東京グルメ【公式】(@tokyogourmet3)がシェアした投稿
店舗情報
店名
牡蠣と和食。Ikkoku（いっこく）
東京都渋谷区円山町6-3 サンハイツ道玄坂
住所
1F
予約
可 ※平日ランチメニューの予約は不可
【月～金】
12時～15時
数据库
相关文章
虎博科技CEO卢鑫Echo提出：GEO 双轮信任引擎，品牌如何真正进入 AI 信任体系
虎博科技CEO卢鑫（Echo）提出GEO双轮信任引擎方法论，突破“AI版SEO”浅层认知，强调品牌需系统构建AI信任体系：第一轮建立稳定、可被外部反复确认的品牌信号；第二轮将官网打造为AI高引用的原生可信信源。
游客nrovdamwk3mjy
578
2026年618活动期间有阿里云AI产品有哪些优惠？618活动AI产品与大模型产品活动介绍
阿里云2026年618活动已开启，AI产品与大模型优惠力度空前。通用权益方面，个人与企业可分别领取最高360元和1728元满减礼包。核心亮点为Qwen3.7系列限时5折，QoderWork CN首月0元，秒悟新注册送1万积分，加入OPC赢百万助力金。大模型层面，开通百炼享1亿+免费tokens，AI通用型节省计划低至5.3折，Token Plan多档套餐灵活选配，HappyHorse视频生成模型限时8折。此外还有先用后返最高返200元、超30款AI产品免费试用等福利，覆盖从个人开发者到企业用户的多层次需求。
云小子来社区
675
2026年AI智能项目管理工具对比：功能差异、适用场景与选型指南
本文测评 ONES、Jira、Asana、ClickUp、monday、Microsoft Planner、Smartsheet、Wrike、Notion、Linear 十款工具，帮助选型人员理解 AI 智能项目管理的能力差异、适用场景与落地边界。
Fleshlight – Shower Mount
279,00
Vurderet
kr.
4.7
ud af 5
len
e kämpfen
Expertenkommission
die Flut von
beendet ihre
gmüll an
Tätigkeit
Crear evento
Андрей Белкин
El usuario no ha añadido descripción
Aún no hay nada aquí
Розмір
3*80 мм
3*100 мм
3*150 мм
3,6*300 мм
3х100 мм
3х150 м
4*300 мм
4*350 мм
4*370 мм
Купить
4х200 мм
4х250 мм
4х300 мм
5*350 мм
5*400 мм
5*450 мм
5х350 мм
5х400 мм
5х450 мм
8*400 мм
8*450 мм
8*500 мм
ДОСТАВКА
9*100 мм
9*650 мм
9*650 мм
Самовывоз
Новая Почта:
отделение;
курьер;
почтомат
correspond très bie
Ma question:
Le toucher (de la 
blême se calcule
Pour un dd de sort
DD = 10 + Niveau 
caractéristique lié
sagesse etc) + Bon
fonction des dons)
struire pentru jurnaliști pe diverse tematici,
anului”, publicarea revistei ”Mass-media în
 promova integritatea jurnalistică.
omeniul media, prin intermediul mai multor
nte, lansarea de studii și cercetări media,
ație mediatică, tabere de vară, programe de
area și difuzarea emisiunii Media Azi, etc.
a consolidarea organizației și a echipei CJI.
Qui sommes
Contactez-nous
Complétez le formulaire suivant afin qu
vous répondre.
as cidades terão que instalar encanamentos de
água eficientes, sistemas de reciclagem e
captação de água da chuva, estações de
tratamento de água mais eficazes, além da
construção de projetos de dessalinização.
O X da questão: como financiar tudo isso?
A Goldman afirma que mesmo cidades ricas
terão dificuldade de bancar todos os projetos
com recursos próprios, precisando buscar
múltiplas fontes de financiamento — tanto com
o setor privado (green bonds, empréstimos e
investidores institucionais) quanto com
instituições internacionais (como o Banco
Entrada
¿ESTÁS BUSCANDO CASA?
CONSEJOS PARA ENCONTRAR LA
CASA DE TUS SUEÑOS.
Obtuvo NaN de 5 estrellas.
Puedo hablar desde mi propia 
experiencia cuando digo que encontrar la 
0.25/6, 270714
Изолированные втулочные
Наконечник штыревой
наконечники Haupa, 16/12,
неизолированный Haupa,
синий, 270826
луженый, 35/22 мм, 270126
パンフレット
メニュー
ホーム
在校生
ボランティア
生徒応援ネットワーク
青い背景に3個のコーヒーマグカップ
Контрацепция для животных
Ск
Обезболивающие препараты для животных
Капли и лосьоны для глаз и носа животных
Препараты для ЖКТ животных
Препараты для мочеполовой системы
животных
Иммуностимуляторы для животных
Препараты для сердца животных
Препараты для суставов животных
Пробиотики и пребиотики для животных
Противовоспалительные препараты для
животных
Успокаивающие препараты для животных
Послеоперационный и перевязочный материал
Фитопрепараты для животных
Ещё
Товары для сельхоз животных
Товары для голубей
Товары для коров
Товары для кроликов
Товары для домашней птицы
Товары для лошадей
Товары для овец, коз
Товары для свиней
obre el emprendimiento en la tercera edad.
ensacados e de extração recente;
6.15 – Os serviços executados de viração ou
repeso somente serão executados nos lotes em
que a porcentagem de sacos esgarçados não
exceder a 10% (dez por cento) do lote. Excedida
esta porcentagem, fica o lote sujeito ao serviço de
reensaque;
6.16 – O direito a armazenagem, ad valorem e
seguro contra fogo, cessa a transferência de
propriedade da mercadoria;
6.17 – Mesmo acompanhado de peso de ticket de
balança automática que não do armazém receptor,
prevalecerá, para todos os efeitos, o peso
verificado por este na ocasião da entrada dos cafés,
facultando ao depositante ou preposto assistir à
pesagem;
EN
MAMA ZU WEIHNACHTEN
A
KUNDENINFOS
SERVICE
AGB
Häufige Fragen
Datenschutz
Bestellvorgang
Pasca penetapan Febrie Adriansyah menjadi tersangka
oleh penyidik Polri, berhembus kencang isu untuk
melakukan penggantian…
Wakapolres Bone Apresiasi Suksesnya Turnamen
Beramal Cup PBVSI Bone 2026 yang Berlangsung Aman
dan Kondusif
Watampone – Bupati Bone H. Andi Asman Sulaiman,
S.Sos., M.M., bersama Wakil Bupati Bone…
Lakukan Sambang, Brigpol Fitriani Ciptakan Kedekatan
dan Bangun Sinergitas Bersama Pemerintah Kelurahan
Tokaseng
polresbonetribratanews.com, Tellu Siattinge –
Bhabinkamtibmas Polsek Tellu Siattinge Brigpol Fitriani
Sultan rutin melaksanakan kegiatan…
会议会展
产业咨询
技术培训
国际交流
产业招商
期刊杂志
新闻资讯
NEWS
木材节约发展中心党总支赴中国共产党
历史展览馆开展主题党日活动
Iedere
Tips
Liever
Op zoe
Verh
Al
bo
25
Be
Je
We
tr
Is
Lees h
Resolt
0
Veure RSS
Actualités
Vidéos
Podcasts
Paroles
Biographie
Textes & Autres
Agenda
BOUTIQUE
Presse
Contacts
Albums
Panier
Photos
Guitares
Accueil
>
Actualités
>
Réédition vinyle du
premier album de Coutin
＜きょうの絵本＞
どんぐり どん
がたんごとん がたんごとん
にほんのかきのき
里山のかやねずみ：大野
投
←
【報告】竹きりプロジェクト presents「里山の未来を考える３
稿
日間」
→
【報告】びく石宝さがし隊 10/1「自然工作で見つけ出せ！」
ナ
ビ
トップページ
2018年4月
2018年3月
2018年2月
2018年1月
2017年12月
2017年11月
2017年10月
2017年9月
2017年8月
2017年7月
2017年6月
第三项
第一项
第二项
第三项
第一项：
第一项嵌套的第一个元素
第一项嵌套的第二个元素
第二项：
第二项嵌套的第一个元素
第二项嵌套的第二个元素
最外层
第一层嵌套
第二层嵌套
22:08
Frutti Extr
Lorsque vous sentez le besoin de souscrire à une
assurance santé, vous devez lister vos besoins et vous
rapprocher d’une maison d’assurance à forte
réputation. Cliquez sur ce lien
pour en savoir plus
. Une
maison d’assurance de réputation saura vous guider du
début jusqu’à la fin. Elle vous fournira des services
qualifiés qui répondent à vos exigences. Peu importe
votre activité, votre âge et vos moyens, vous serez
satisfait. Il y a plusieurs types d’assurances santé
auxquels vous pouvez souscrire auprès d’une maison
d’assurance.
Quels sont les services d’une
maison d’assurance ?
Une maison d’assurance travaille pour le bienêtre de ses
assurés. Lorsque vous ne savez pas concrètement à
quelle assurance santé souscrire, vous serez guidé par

════════════════════

• _Work instructions_
Write out exactly the lines that fall from the line with "captação de água da chuva, estações de" to the line with "Иммуностимуляторы для животных" in the records above, keeping both ends.

• _Exercise solution_
captação de água da chuva, estações de
tratamento de água mais eficazes, além da
construção de projetos de dessalinização.
O X da questão: como financiar tudo isso?
A Goldman afirma que mesmo cidades ricas
terão dificuldade de bancar todos os projetos
com recursos próprios, precisando buscar
múltiplas fontes de financiamento — tanto com
o setor privado (green bonds, empréstimos e
investidores institucionais) quanto com
instituições internacionais (como o Banco
Entrada
¿ESTÁS BUSCANDO CASA?
CONSEJOS PARA ENCONTRAR LA
CASA DE TUS SUEÑOS.
Obtuvo NaN de 5 estrellas.
Puedo hablar desde mi propia 
experiencia cuando digo que encontrar la 
0.25/6, 270714
Изолированные втулочные
Наконечник штыревой
наконечники Haupa, 16/12,
неизолированный Haupa,
синий, 270826
луженый, 35/22 мм, 270126
パンフレット
メニュー
ホーム
在校生
ボランティア
生徒応援ネットワーク
青い背景に3個のコーヒーマグカップ
Контрацепция для животных
Ск
Обезболивающие препараты для животных
Капли и лосьоны для глаз и носа животных
Препараты для ЖКТ животных
Препараты для мочеполовой системы
животных
Иммуностимуляторы для животных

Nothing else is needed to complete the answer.